No End In Sight
Continuing the conversation…. Is there any end in sight for this crazy market? (To catch up go to our blog here) This has been the longest running, highest flying, craziest-making “up” market any of us have ever seen. For nine years, a historic low level of supply has held sway over the market and leveraged a remarkable rise in intensity, competition and of course, prices.
Along the way, records have been broken and most standards of normal have fallen by the wayside. In fact, the entire process of preparing, pricing, marketing and negotiating homes for sale has been forced to morph in the face of multiple-offers, overbids, a wild influx of cash, disappearing contingencies and the ever-expanding appetite of Sellers.
That’s what happens when low supply meets high demand and the relationship continues out of whack for too long. The status quo can’t change until there’s a significant increase in the number of homes coming on the market or a significant decrease in the number of people wanting to buy. Or both. Is there anything on the horizon to suggest either are likely to happen any time soon? Here’s what’s fueling demand:
Jobs. Technology has fared well during the pandemic. There are still plenty of high paying jobs over the hill in Silicon Valley and life on the Coast looks mighty good.

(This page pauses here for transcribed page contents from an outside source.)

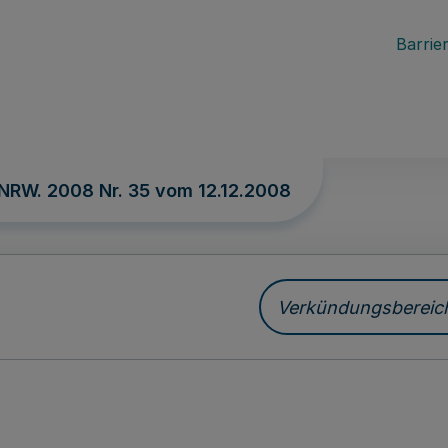
Barrier
 NRW. 2008 Nr. 35 vom
12.12.2008
Verkündungsbereich 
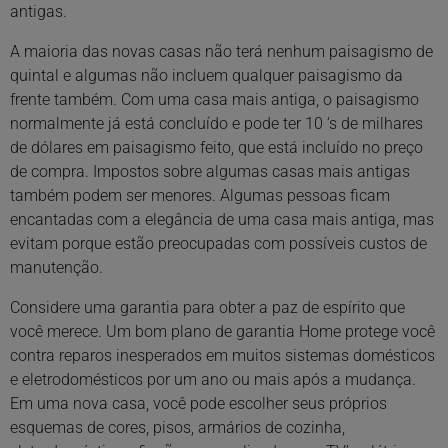
antigas.
A maioria das novas casas não terá nenhum paisagismo de
quintal e algumas não incluem qualquer paisagismo da
frente também. Com uma casa mais antiga, o paisagismo
normalmente já está concluído e pode ter 10 ‘s de milhares
de dólares em paisagismo feito, que está incluído no preço
de compra. Impostos sobre algumas casas mais antigas
também podem ser menores. Algumas pessoas ficam
encantadas com a elegância de uma casa mais antiga, mas
evitam porque estão preocupadas com possíveis custos de
manutenção.
Considere uma garantia para obter a paz de espírito que
você merece. Um bom plano de garantia Home protege você
contra reparos inesperados em muitos sistemas domésticos
e eletrodomésticos por um ano ou mais após a mudança.
Em uma nova casa, você pode escolher seus próprios
esquemas de cores, pisos, armários de cozinha,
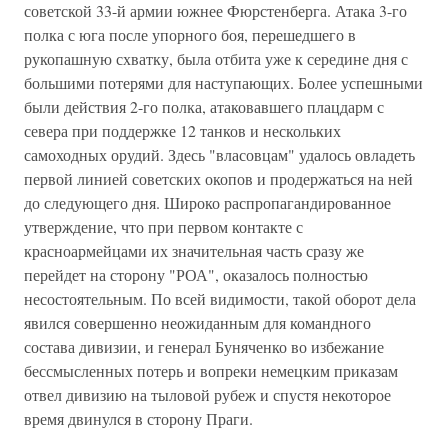
советской 33-й армии южнее Фюрстенберга. Атака 3-го
полка с юга после упорного боя, перешедшего в
рукопашную схватку, была отбита уже к середине дня с
большими потерями для наступающих. Более успешными
были действия 2-го полка, атаковавшего плацдарм с
севера при поддержке 12 танков и нескольких
самоходных орудий. Здесь "власовцам" удалось овладеть
первой линией советских окопов и продержаться на ней
до следующего дня. Широко распропагандированное
утверждение, что при первом контакте с
красноармейцами их значительная часть сразу же
перейдет на сторону "РОА", оказалось полностью
несостоятельным. По всей видимости, такой оборот дела
явился совершенно неожиданным для командного
состава дивизии, и генерал Буняченко во избежание
бессмысленных потерь и вопреки немецким приказам
отвел дивизию на тыловой рубеж и спустя некоторое
время двинулся в сторону Праги.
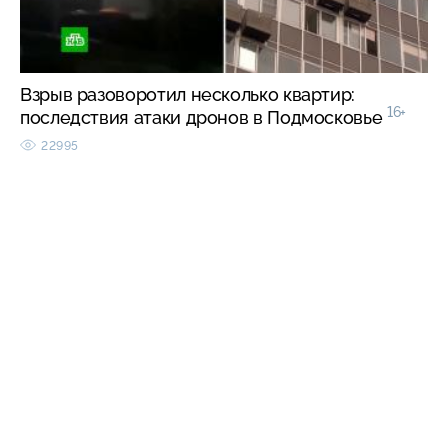
Взрыв разоворотил несколько квартир:
16+
последствия атаки дронов в Подмосковье
22995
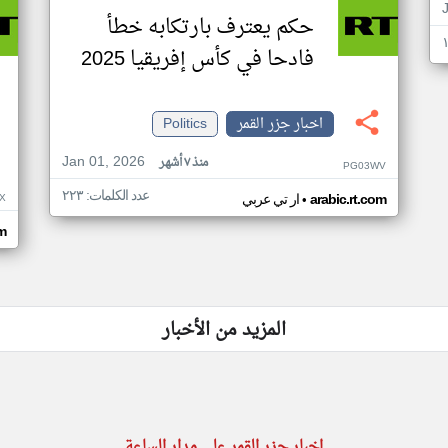
حكم يعترف بارتكابه خطأ
فادحا في كأس إفريقيا 2025
اخبار جزر القمر
Politics
Jan 01, 2026
منذ ٧ أشهر
PG03WV
عدد الكلمات: ٢٢٣
•
X
arabic.rt.com
ار تي عربي
om
المزيد من الأخبار
اخبار جزر القمر على مدار الساعة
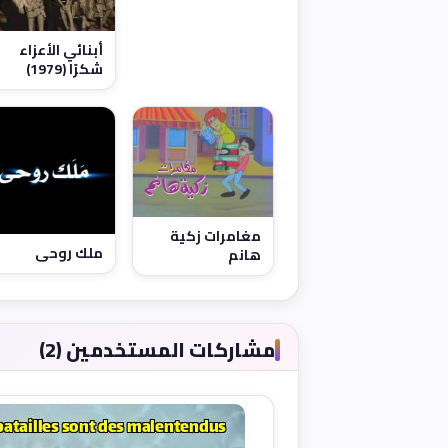
أبنائي الأعزاء
شكرًا (1979)
مغامرات زكية
ملك روحي
هانم
مشاركات المستخدمين (2)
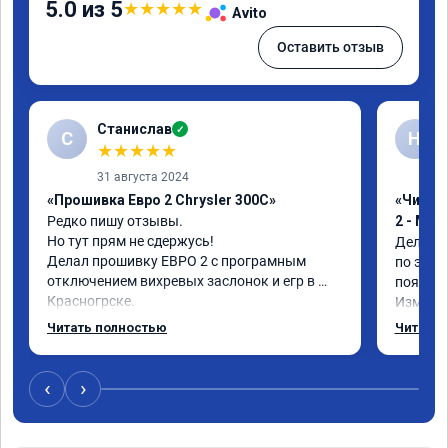
5.0 из 5
★
★
★
★
★
Avito
Оставить отзыв
Станислав
✓
С
Н
★
★
★
★
★
31 августа 2024
«Прошивка Евро 2 Chrysler 300C»
«Чип тю
Редко пишу отзывы.

2 - Мы
Но тут прям не сдержусь!

Делал п
Делал прошивку ЕВРО 2 с програмным 
по эколо
отключением вихревых заслонок и егр в 
появляе
Красногрске.

Изменен
Все прошло отлично,расход топлива 
потом п
Читать полностью
Читать 
упал,провалы изчезли. Понятно,что 
Рекоме
двигатель работал после физического 
удаления вихревых заслонок в аварийном 
‹
›
режиме,но и до удаления их расход топлива 
был выше чем сейчас.

Я доволен,мастеру огромное спасибо!!!!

Venture Capital. Forget Austin. The lion’s share of VC money is still being invested in our region.
Virtual Work. For the foreseeable future, more tech workers will be able to skip the commute. Maybe forever.
Stock Indexes. Despite flux over the new variant, they’re still near record highs, beefing up buyer confidence and adding to downpayments.
Interest Rates. Still in the realm of record lows. Who doesn’t want to lock in for the long haul under 3.5%?
Affordability. Yes, homes have grown increasingly unaffordable but for the segment that can still afford to buy, debt ratios have actually decreased.
Santa Cruz vs Neighboring Counties.. As high as our prices are, Santa Cruz still looks like a bargain to buyers coming from Silicon Valley.
Second Homes. Their desirability only went up during and after shelter-in-place.
Existential Considerations. The profound experience of COVID has inspired more people to reevaluate the future and pursue new goals – many of which involve moving to places like Santa Cruz.